Embodiments of the present invention provide a signal processing method adapted to process a synthesized signal in packet loss concealment to make the waveform of a joint between a lost frame and a first frame in the synthesized signal have a smooth transmitting.
The embodiments of the present invention provide a signal processing method adapted to process a synthesized signal in packet loss concealment, including:
receiving a good frame following a lost frame, obtaining an energy ratio of the energy of a signal of the good frame to the energy of a synthesized signal corresponding to the same time of the good frame; and
adjusting the synthesized signal in accordance with the energy ratio.
The embodiments of the present invention also provide a signal processing apparatus adapted to process a synthesized signal in packet loss concealment, including:
a detecting module, configured to notify an energy obtaining module when detecting that a frame following a lost frame is a good frame;
the energy obtaining module, configured to obtain an energy ratio of the energy of the signal of the good frame to the energy of the synthesized signal corresponding to the same time of the good frame when receiving the notification sent by the detecting module; and
a synthesized signal adjustment module, configured to adjust the synthesized signal in accordance with the energy ratio obtained by the energy obtaining module.

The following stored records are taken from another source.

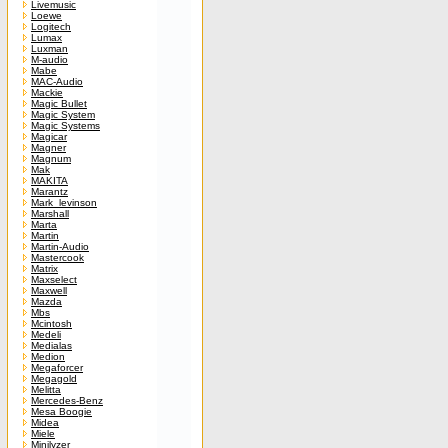
Livemusic
Loewe
Logitech
Lumax
Luxman
M-audio
Mabe
MAC-Audio
Mackie
Magic Bullet
Magic System
Magic Systems
Magicar
Magner
Magnum
Mak
MAKITA
Marantz
Mark_levinson
Marshall
Marta
Martin
Martin-Audio
Mastercook
Matrix
Maxselect
Maxwell
Mazda
Mbs
Mcintosh
Medeli
Medialas
Medion
Megaforcer
Megagold
Melitta
Mercedes-Benz
Mesa Boogie
Midea
Miele
Minilyzer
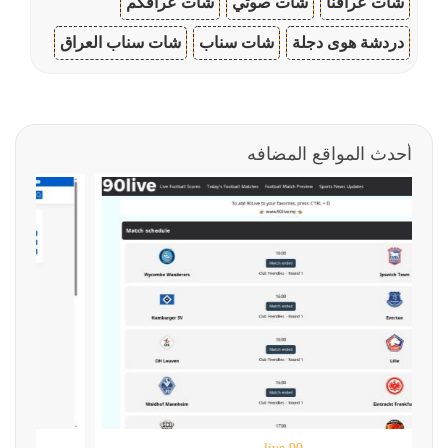
شات عراقنا
شات صوتي
شات عراقكم
دردشة هوى دجلة
شات سناب
شات سناب العراق
أحدث المواقع المضافه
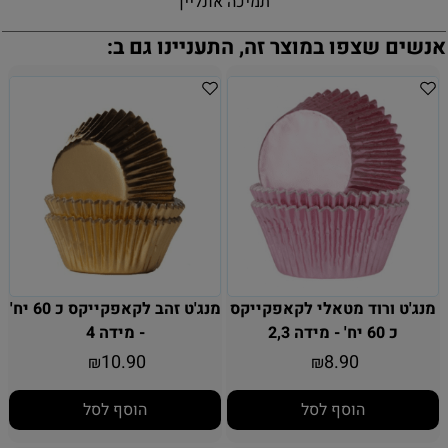
תמיכה אונליין
אנשים שצפו במוצר זה, התעניינו גם ב:
מנג'ט ורוד מטאלי לקאפקייקס
מנג'ט זהב לקאפקייקס כ 60 יח'
כ 60 יח' - מידה 2,3
- מידה 4
10.90
8.90
₪
₪
הוסף לסל
הוסף לסל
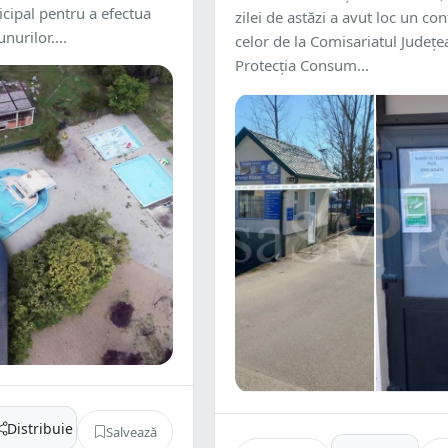
cipal pentru a efectua
zilei de astăzi a avut loc un con
nurilor....
celor de la Comisariatul Județ
Protecția Consum...
Distribuie
Salvează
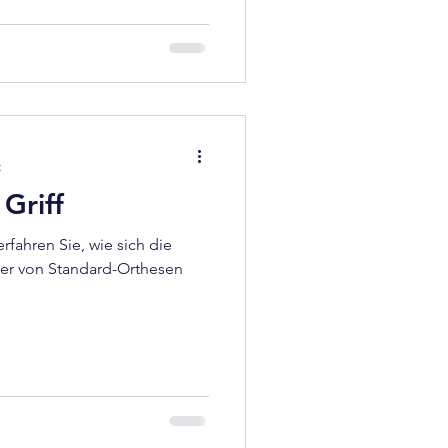
t
Griff
rfahren Sie, wie sich die
yer von Standard-Orthesen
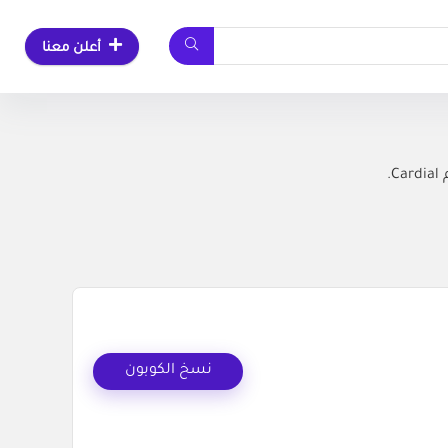
أعلن معنا
نسخ الكوبون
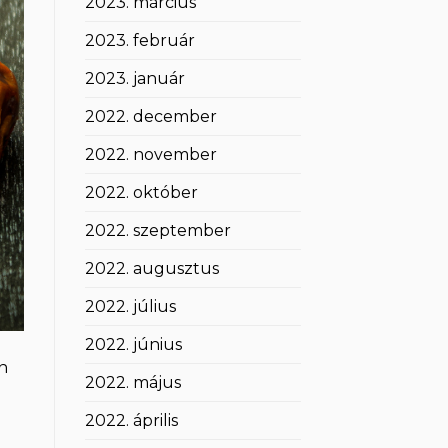
2023. március
2023. február
2023. január
2022. december
2022. november
2022. október
2022. szeptember
2022. augusztus
2022. július
2022. június
n
2022. május
2022. április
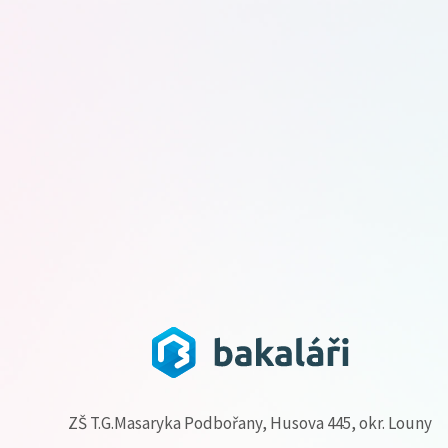
ZŠ T.G.Masaryka Podbořany, Husova 445, okr. Louny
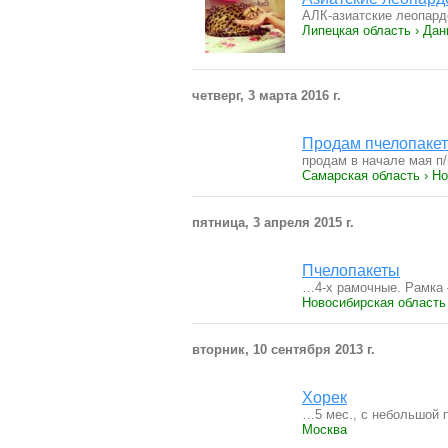
АЛК-азиатские леопард
Липецкая область › Дан
четверг, 3 марта 2016 г.
Продам пчелопаке
продам в начале мая п/
Самарская область › Н
пятница, 3 апреля 2015 г.
Пчелопакеты
…4-х рамочные. Рамка 
Новосибирская область
вторник, 10 сентября 2013 г.
Хорек
…5 мес., с небольшой 
Москва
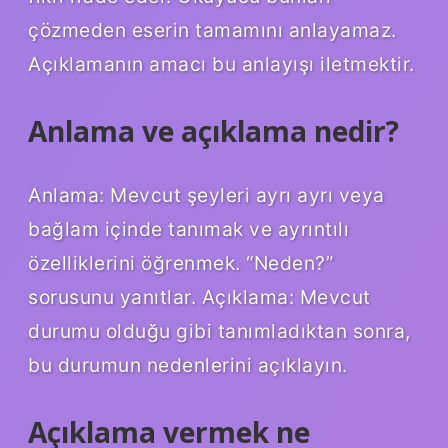
çözmeden eserin tamamını anlayamaz.
Açıklamanın amacı bu anlayışı iletmektir.
Anlama ve açıklama nedir?
Anlama: Mevcut şeyleri ayrı ayrı veya
bağlam içinde tanımak ve ayrıntılı
özelliklerini öğrenmek. “Neden?”
sorusunu yanıtlar. Açıklama: Mevcut
durumu olduğu gibi tanımladıktan sonra,
bu durumun nedenlerini açıklayın.
Açıklama vermek ne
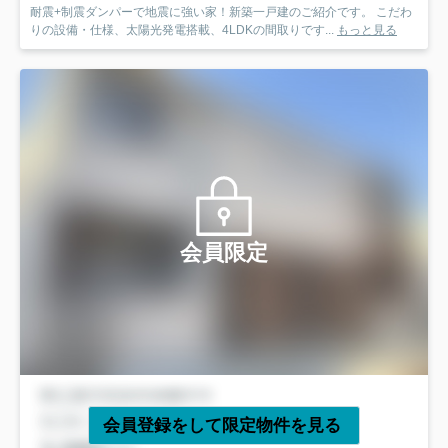
耐震+制震ダンパーで地震に強い家！新築一戸建のご紹介です。 こだわ
りの設備・仕様、太陽光発電搭載、4LDKの間取りです...
もっと見る
会員限定
会員登録をして限定物件を見る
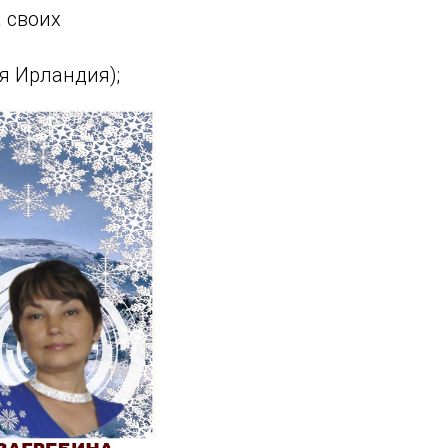
 своих
я Ирландия);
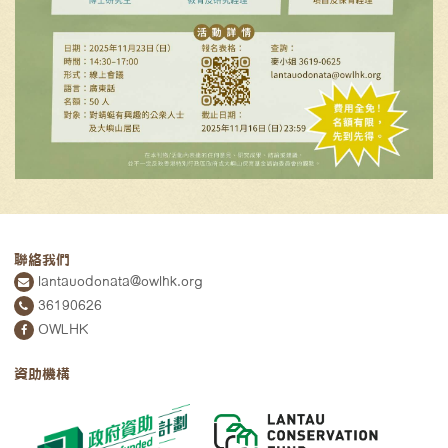
聯絡我們
lantauodonata@owlhk.org
36190626
OWLHK
資助機構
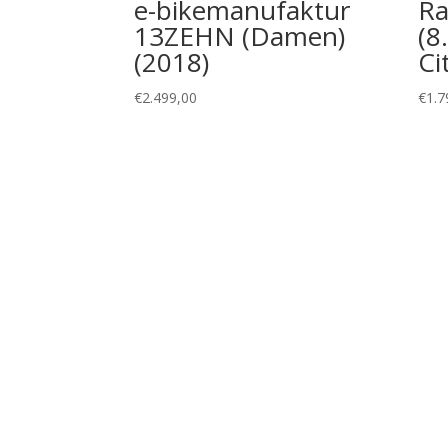
e-bikemanufaktur
Ra
13ZEHN (Damen)
(8
(2018)
Ci
€
2.499,00
€
1.7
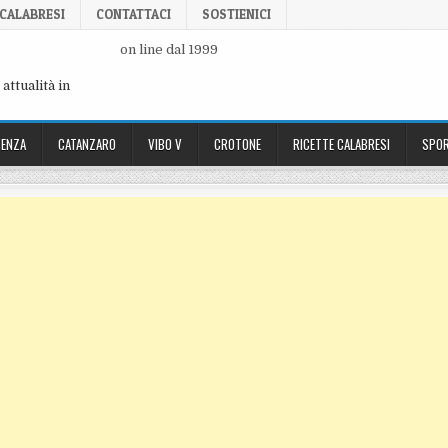
 CALABRESI
CONTATTACI
SOSTIENICI
on line dal 1999
attualità in
ENZA
CATANZARO
VIBO V
CROTONE
RICETTE CALABRESI
SPOR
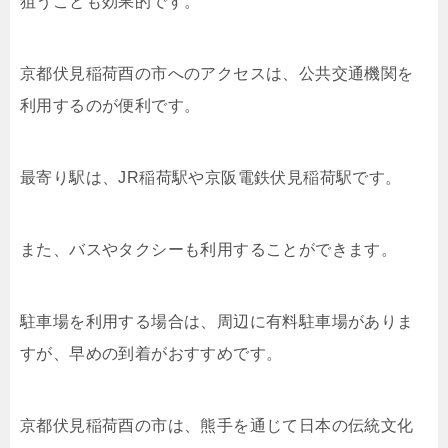
狙うことも効果的です。
京都伏見稲荷酉の市へのアクセスは、公共交通機関を
利用するのが便利です。
最寄り駅は、JR稲荷駅や京阪電鉄伏見稲荷駅です。
また、バスやタクシーも利用することができます。
駐車場を利用する場合は、周辺に有料駐車場がありま
すが、早めの到着がおすすめです。
京都伏見稲荷酉の市は、熊手を通じて日本の伝統文化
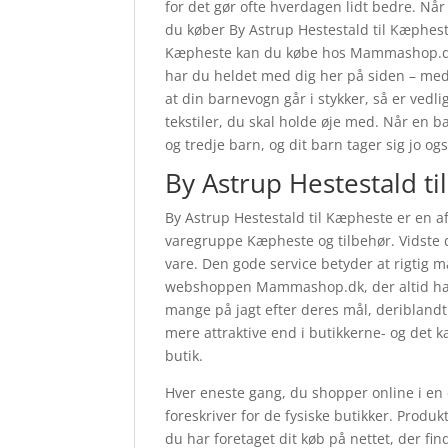
for det gør ofte hverdagen lidt bedre. Når 
du køber By Astrup Hestestald til Kæphest
Kæpheste kan du købe hos Mammashop.dk. 
har du heldet med dig her på siden – med a
at din barnevogn går i stykker, så er vedli
tekstiler, du skal holde øje med. Når en b
og tredje barn, og dit barn tager sig jo og
By Astrup Hestestald t
By Astrup Hestestald til Kæpheste er en 
varegruppe Kæpheste og tilbehør. Vidste 
vare. Den gode service betyder at rigtig 
webshoppen Mammashop.dk, der altid har e
mange på jagt efter deres mål, deriblandt
mere attraktive end i butikkerne- og det k
butik.
Hver eneste gang, du shopper online i en 
foreskriver for de fysiske butikker. Produ
du har foretaget dit køb på nettet, der f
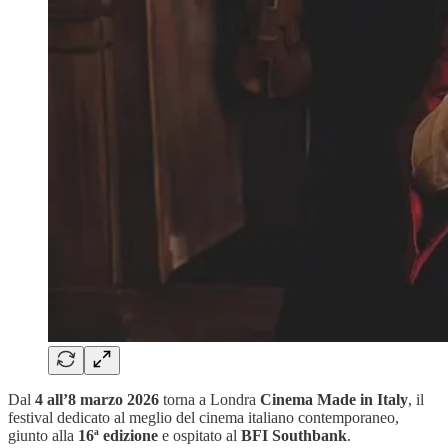
Dal
4 all’8 marzo 2026
torna a Londra
Cinema Made in Italy
, il
festival dedicato al meglio del cinema italiano contemporaneo,
giunto alla
16ª edizione
e ospitato al
BFI Southbank
.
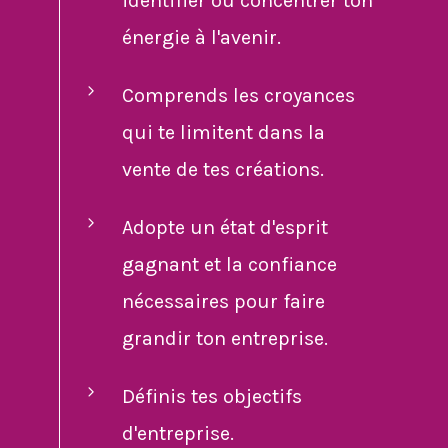
identifier où concentrer ton
énergie à l'avenir.
Comprends les croyances
qui te limitent dans la
vente de tes créations.
Adopte un état d'esprit
gagnant et la confiance
nécessaires pour faire
grandir ton entreprise.
Définis tes objectifs
d'entreprise.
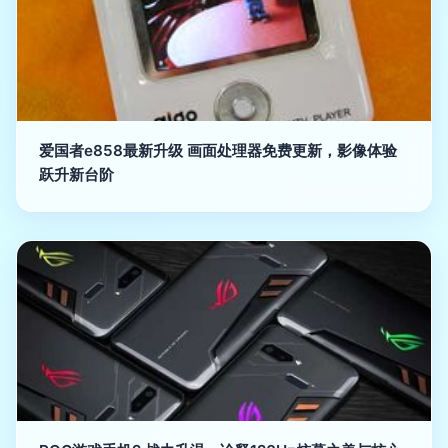
爱国者e858最新升级 画面处理器免费更新，影像体验
跃升新台阶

The embodiments of the present invention also provide a voice decoder adapted to decode a voice signal, including a low-band decoding unit, a high-band decoding unit and a quadrature mirror filter unit.
The low-band decoding unit is configured to decode a received low-band decoding signal and compensate a lost low-band signal frame.
The high-band decoding unit is configured to decode received high-band decoding signal and compensate a lost high-band signal frame.
The quadrature mirror filter unit is configured to synthesize the decoded low-band decoding signal and the decoded high-band decoding signal to obtain a final output signal.
The low-band decoding unit includes a low-band decoding sub-unit, a pitch-repetition-based linear predictive coding sub-unit, a signal processing sub-unit and a cross-fading sub-unit.
The low-band decoding sub-unit is configured to decode a received low-band code stream signal.
The pitch-repetition-based linear predictive coding sub-unit is configured to generate a synthesized signal corresponding to a lost frame.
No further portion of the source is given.